Learn from your team. As every good leader knows, being in charge doesn't mean having all the answers. One way to find those answers is taking direction from the people you manage.
"Drawing [leadership] insights ... means getting in the trenches and learning from the experts on my team," said Joe Freitag, global brand director of eyewear retailer Arnette. "[I see] how they achieve top-level results and ask them to teach me what they know. Their approach to a topic that is foreign to me helps me open my view and see my own challenges in a different light."
Analyze your mistakes. At some point, every leader is going to make a mistake or two. Rather than try to ignore it or cover it up, it's better to sit down with your team members and talk through the situation so you — and everyone else — can learn and grow from it.
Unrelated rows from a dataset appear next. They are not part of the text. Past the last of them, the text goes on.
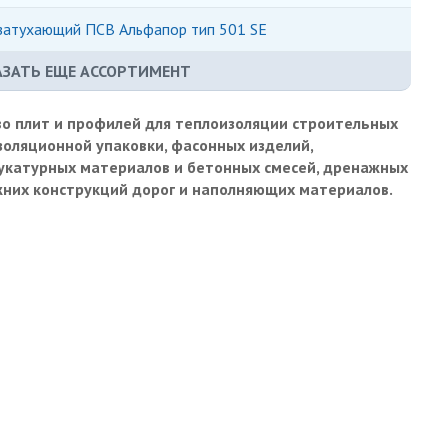
затухающий ПСВ Альфапор тип 501 SE
ЗАТЬ ЕЩЕ АССОРТИМЕНТ
о плит и профилей для теплоизоляции строительных
золяционной упаковки, фасонных изделий,
укатурных материалов и бетонных смесей, дренажных
жних конструкций дорог и наполняющих материалов.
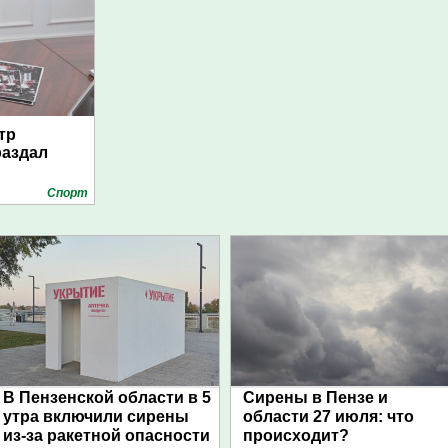
тр
раздал
Спорт
В Пензенской области в 5
Сирены в Пензе и
утра включили сирены
области 27 июля: что
из-за ракетной опасности
происходит?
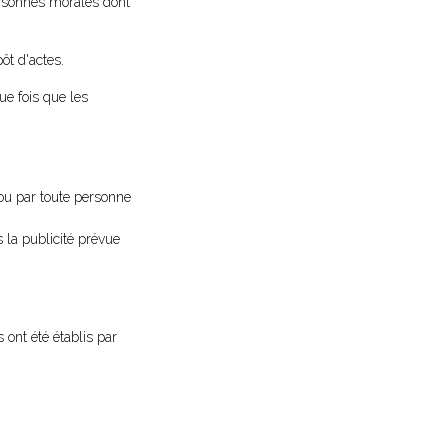
ersonnes morales dont
ôt d'actes.
ue fois que les
ou par toute personne
s la publicité prévue
 ont été établis par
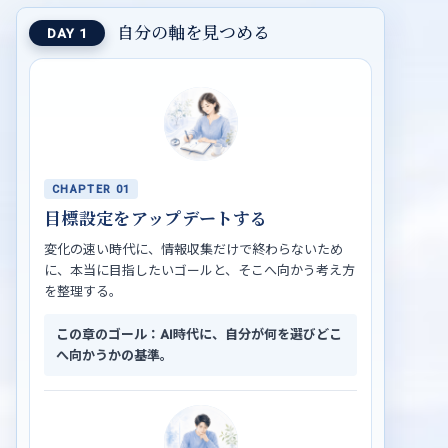
自分の軸を見つめる
DAY 1
CHAPTER 01
目標設定をアップデートする
変化の速い時代に、情報収集だけで終わらないため
に、本当に目指したいゴールと、そこへ向かう考え方
を整理する。
この章のゴール：AI時代に、自分が何を選びどこ
へ向かうかの基準。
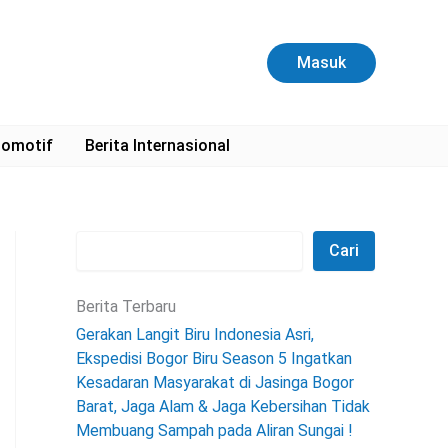
C
a
r
Masuk
i
omotif
Berita Internasional
Cari
Berita Terbaru
Gerakan Langit Biru Indonesia Asri,
Ekspedisi Bogor Biru Season 5 Ingatkan
Kesadaran Masyarakat di Jasinga Bogor
Barat, Jaga Alam & Jaga Kebersihan Tidak
Membuang Sampah pada Aliran Sungai !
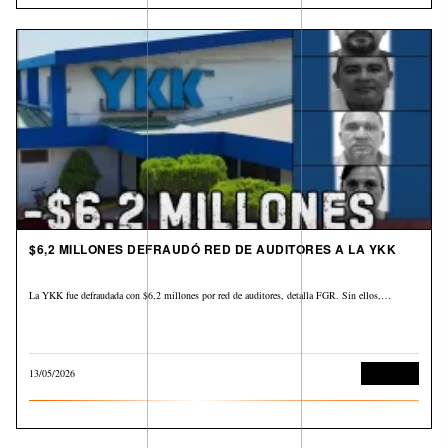
$6,2 MILLONES DEFRAUDÓ RED DE AUDITORES A LA YKK
La YKK fue defraudada con $6,2 millones por red de auditores, detalla FGR. Sin ellos,…
13/05/2026
Economía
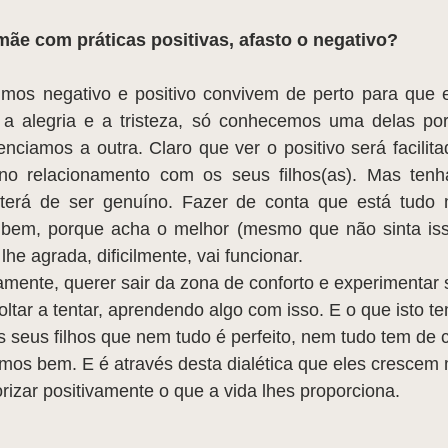
mãe com práticas positivas, afasto o negativo?
a alegria e a tristeza, só conhecemos uma delas por
nciamos a outra. Claro que ver o positivo será facilita
o no relacionamento com os seus filhos(as). Mas tenh
terá de ser genuíno. Fazer de conta que está tudo m
 bem, porque acha o melhor (mesmo que não sinta iss
he agrada, dificilmente, vai funcionar. 
amente, querer sair da zona de conforto e experimentar s
voltar a tentar, aprendendo algo com isso. E o que isto te
s seus filhos que nem tudo é perfeito, nem tudo tem de 
mos bem. E é através desta dialética que eles crescem m
izar positivamente o que a vida lhes proporciona.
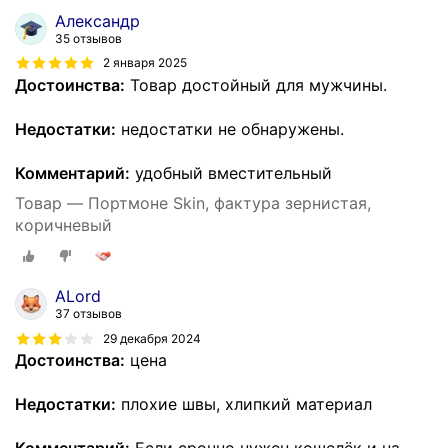
Александр
35 отзывов
2 января 2025
Достоинства:
Товар достойный для мужчины.
Недостатки:
недостатки не обнаружены.
Комментарий:
удобный вместительный
Товар — Портмоне Skin, фактура зернистая,
коричневый
ALord
37 отзывов
29 декабря 2024
Достоинства:
цена
Недостатки:
плохие швы, хлипкий материал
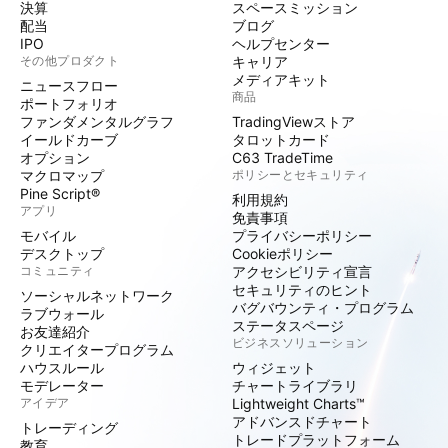
決算
スペースミッション
配当
ブログ
IPO
ヘルプセンター
その他プロダクト
キャリア
メディアキット
ニュースフロー
商品
ポートフォリオ
ファンダメンタルグラフ
TradingViewストア
イールドカーブ
タロットカード
オプション
C63 TradeTime
マクロマップ
ポリシーとセキュリティ
Pine Script®
利用規約
アプリ
免責事項
モバイル
プライバシーポリシー
デスクトップ
Cookieポリシー
コミュニティ
アクセシビリティ宣言
セキュリティのヒント
ソーシャルネットワーク
バグバウンティ・プログラム
ラブウォール
ステータスページ
お友達紹介
ビジネスソリューション
クリエイタープログラム
ハウスルール
ウィジェット
モデレーター
チャートライブラリ
アイデア
Lightweight Charts™
アドバンスドチャート
トレーディング
トレードプラットフォーム
教育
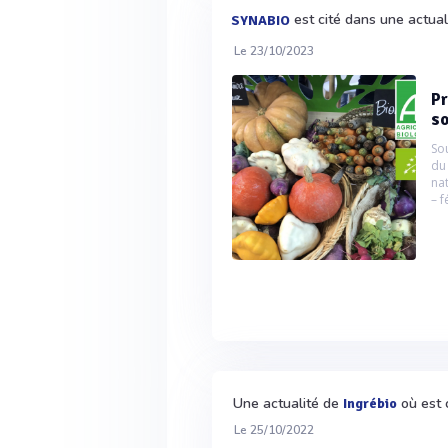
est cité dans une actua
SYNABIO
Le 23/10/2023
Pr
so
So
du
na
– f
Une actualité de
où est 
Ingrébio
Le 25/10/2022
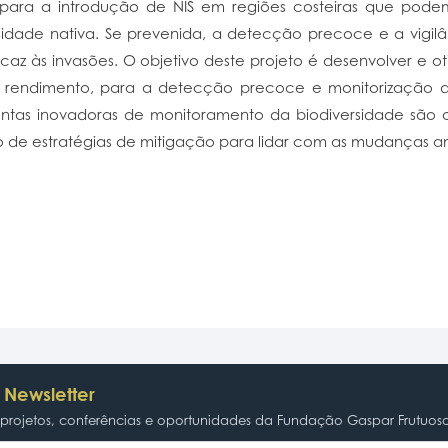
para a introdução de NIS em regiões costeiras que podem 
dade nativa. Se prevenida, a detecção precoce e a vigilâ
caz às invasões. O objetivo deste projeto é desenvolver e 
 rendimento, para a detecção precoce e monitorização d
tas inovadoras de monitoramento da biodiversidade são o
o de estratégias de mitigação para lidar com as mudanças am
 Newsletter
rojetos, conferências e oportunidades da Fundação Gaspar Frutuos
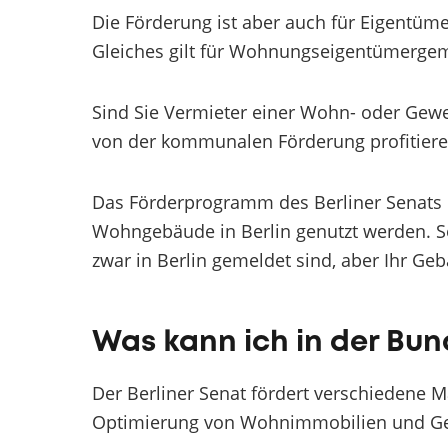
Die Förderung ist aber auch für Eigentüm
Gleiches gilt für Wohnungseigentümergem
Sind Sie Vermieter einer Wohn- oder Gewe
von der kommunalen Förderung profitiere
Das Förderprogramm des Berliner Senats 
Wohngebäude in Berlin genutzt werden. S
zwar in Berlin gemeldet sind, aber Ihr Ge
Was kann ich in der Bu
Der Berliner Senat fördert verschieden
Optimierung von Wohnimmobilien und G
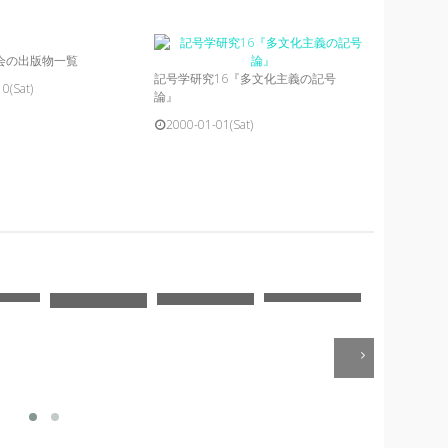
会の出版物一覧
記号学研究16『多文化主義の記号
0(Sat)
論』
2000-01-01(Sat)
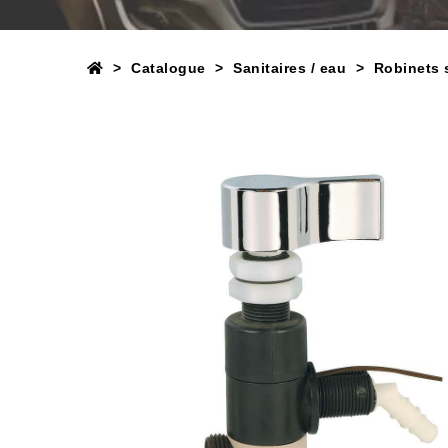
Catalogue
Sanitaires / eau
Robinets s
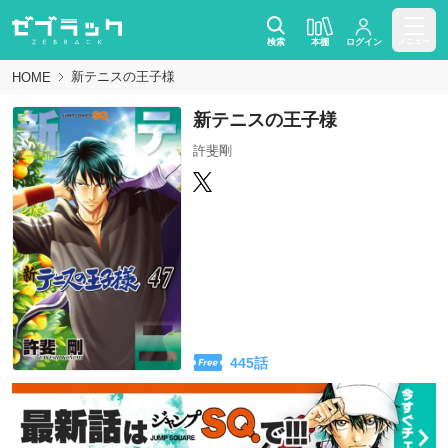
検索
本棚
ログイン
メニュー
新テニスの王子様
HOME
新テニスの王子様
許斐剛
445
話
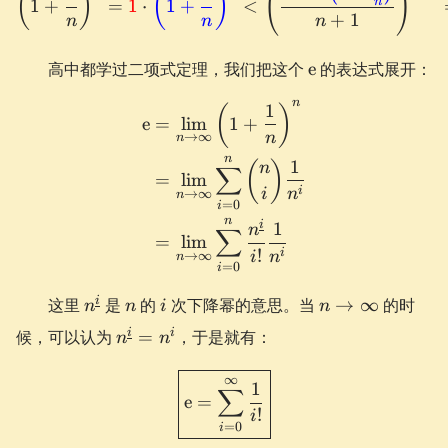
(
)
(
)
(
)
n
1
+
=
1
⋅
1
+
<
+
1
n
n
n
\e
高中都学过二项式定理，我们把这个
e
的表达式展开：
n
1
\begin{aligned} \e &= \li
(
)
e
=
lim
1
+
n
→
∞
n
n
1
(
)
n
∑
=
lim
i
i
n
→
∞
n
=
0
i
n
i
1
n
∑
=
lim
!
i
i
n
→
∞
n
=
0
i
n^{\underline
n
i
n\to
i
这里
是
的
次下降幂的意思。当
→
∞
的时
n
n
i
n
i}
\infty
n^{\underline
i
i
候，可以认为
=
，于是就有：
n
n
i} = n^i
\boxed{ \e = \sum_{i=0}^
∞
1
∑
e
=
!
i
=
0
i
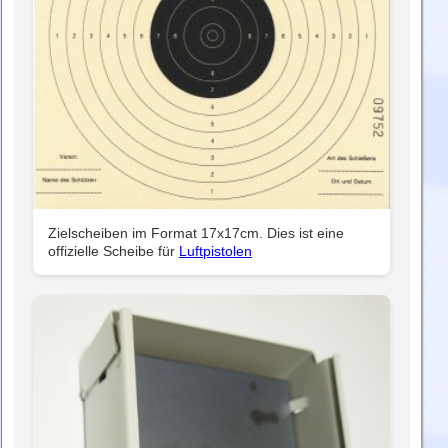
Zielscheiben im Format 17x17cm. Dies ist eine
offizielle Scheibe für
Luftpistolen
"[Ask yourself,]What was my thought process in making that decision? Why didn't it result with the outcome I thought it would? What can I do in the future to adjust and end with a different result?" said Brian Ruben, co-founder of Solé Bicycles. "Discussing this openly with your team shows [that] you are not above or better than anyone and breeds a positive attitude and environment that encourages personal and professional growth."
Mentor someone. Regardless of whether you hold a leadership position, you likely have been — or will be — asked for professional advice from a younger, less-experienced friend or colleague. You may not develop a formal mentorship, but pay close attention to the conversations you have with these individuals: They might help you become a better leader.
"Prior to leading teams and eventually starting a company, I had the opportunity to mentor younger family friends," said Doug Baldasare, founder and CEO of phone-charging kiosk provider ChargeItSpot. "Those individuals may have been considering a career switch, applying to grad school or looking for their first job. Coaching them through it helped me to understand the interpersonal nuances of leadership and gave me the confidence to help guide others as I grew in my career."
An extension of this idea is taking the time to teach someone a skill, whether in a formal or informal capacity, said Jay Bacrania, CEO of academic coaching company Signet Education.
"When you teach ... anything, by default you're a leader," Bacrania told Business News Daily. "Teaching involves connecting, communicating, planning ahead — it's right out of the leadership playbook."
Get out of the office. Becoming a better leader doesn't only happen in the confines of day-to-day business. Sometimes what you do "off the clock" can translate pretty well into your professional leadership role.
"Show leadership in as many other parts of your life as possible," said Chris Toy, founder of group chat app Bindle. "Volunteer to cook dinner for friends, organize parties [or] take control of your flag football team. Like anything, practice makes perfect."
"It's important to stay informed, grounded and connected to others who offer unique perspectives ... outside office walls," said Mark Parsells, CEO of enterprise debt solutions provider Global Debt Registry. "The strongest leaders demonstrate an ability to 'pay it forward.' It could be as simple as participating in a nonprofit [organization], advising young talent at local school or leading a team of fellow professionals with a shared interest. Consider your collection of life opportunities as a bank. If you keep 'cashing in' on opportunities and never invest or create opportunities for others, those breaks in your life won't be as bountiful."